Aranka Kocsis: A Hungarian Lowland village and power between 1945–1948
Specialist think it is generally characteristic for the Hungarian peasantry that was freed from class subordination in the second part of the 19th century that it could not and did not want to identify itself with the civil ideas, and did not want to be part of the society as a citizen. As a legally freed individual remained closed in its village community, since feudal independence was altered by a new type sub-ordination – superiority originating from ownership relation. His new-type rights and liabilities were mediated to him by the representatives of power.
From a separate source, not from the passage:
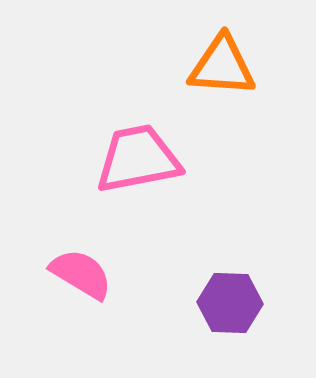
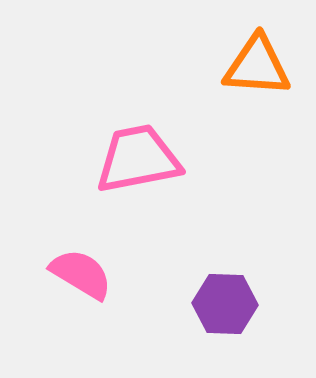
orange triangle: moved 35 px right
purple hexagon: moved 5 px left, 1 px down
Therefore, there was no reason to give up the previous protection mechanisms – like the appearance of outwitting, silent resistance, sabotaging, adaptation, humility – and to be identified with the new situation.
Those Hungarian peasants many times experienced subordination to the powers who after the First World War by defining Trianon state borders, found themselves in sub-ordinate position from language and cultural point of view, as Hungarian minority people.
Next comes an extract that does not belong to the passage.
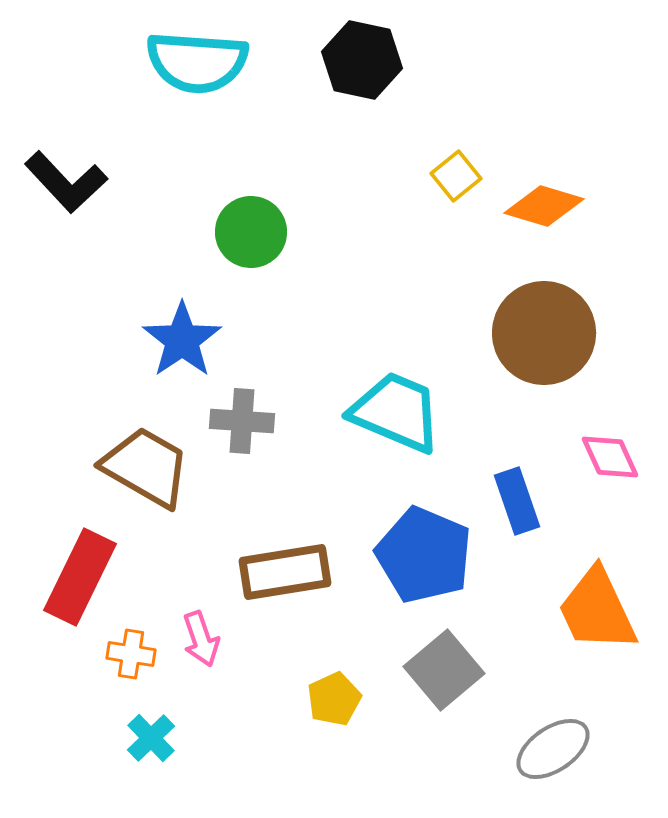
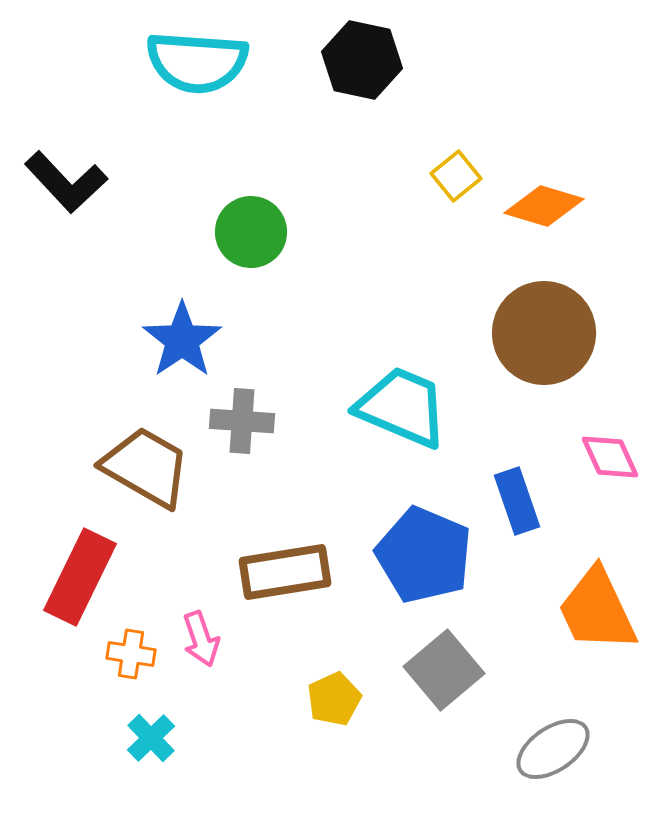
cyan trapezoid: moved 6 px right, 5 px up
How did the village dwellers „answer“ to these changes in these years? What protection mechanisms did they have in order to restore their self-identity? How did they adapt to restore the previous states, or on behalf of mere remaining or survival? And: behind their selections what kind of driving forces functioned, what values influenced their decisions? – the research tried to answer such questions that examined the changes of the peasants’ values in the 20th century. This study summarizes some of the partial results of a more extensive work.
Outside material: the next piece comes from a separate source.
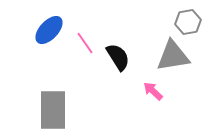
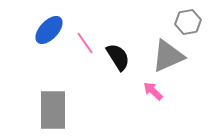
gray triangle: moved 5 px left; rotated 15 degrees counterclockwise
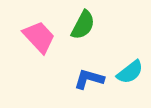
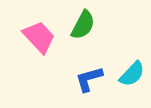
cyan semicircle: moved 2 px right, 2 px down; rotated 8 degrees counterclockwise
blue L-shape: rotated 32 degrees counterclockwise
Partially, the research was based in terrain work, during which the observation known in ethnographic- and/or anthropologic research and by the questioning method, and telling histories, remembrance and making interviews (life-path, events) the author collected data in the village of Martos between 1999–2002. Besides the possibilities of terrain work several written documentations, records, chronicles were used as sources from the materials of the Slovak National Archive, Bratislava, and Komárno District Archive, and of the archive of the local village office.